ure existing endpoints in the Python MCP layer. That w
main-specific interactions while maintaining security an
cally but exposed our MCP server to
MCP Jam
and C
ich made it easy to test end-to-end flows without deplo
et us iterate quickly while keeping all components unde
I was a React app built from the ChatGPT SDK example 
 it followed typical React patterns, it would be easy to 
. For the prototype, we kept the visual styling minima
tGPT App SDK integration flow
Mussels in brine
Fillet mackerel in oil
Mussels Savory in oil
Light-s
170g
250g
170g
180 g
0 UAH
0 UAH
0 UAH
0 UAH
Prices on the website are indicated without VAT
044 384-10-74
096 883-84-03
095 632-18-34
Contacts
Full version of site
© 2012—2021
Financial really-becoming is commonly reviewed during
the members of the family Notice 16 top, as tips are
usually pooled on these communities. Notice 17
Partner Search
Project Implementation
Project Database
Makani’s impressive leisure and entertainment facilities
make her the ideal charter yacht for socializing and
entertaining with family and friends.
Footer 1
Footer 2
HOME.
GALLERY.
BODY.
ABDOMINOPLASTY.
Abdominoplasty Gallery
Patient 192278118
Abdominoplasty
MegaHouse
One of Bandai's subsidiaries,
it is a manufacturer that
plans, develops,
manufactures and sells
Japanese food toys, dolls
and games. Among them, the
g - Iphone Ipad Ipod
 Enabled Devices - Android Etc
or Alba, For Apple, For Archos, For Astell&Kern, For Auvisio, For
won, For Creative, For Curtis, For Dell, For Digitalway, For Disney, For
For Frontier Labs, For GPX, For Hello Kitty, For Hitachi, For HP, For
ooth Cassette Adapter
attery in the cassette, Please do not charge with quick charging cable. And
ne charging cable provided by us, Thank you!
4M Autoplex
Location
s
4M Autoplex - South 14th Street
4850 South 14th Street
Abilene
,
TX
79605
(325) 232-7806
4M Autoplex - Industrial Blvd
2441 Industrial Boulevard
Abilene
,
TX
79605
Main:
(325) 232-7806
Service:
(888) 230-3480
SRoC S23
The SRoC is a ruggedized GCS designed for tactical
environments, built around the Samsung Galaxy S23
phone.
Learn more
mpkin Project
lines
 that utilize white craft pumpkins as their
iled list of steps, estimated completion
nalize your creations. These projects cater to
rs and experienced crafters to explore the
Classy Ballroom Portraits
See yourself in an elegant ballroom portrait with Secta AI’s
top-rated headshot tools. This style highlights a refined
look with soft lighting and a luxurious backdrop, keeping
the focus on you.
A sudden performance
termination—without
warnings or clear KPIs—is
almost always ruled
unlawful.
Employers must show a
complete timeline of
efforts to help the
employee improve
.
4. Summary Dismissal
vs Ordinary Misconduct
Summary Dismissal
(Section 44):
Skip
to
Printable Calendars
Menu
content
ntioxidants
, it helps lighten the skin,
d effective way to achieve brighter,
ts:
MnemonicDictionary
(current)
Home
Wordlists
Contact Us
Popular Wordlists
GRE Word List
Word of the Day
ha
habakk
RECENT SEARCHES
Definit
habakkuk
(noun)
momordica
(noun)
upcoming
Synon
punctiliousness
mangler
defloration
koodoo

* YOUR OBJECTIVE
Return the line where "Printable Calendars" appears, then every line after it to the end of the listing, all exactly as written.

* ANSWER TO THIS TASK
Printable Calendars
Menu
content
ntioxidants
, it helps lighten the skin,
d effective way to achieve brighter,
ts:
MnemonicDictionary
(current)
Home
Wordlists
Contact Us
Popular Wordlists
GRE Word List
Word of the Day
ha
habakk
RECENT SEARCHES
Definit
habakkuk
(noun)
momordica
(noun)
upcoming
Synon
punctiliousness
mangler
defloration
koodoo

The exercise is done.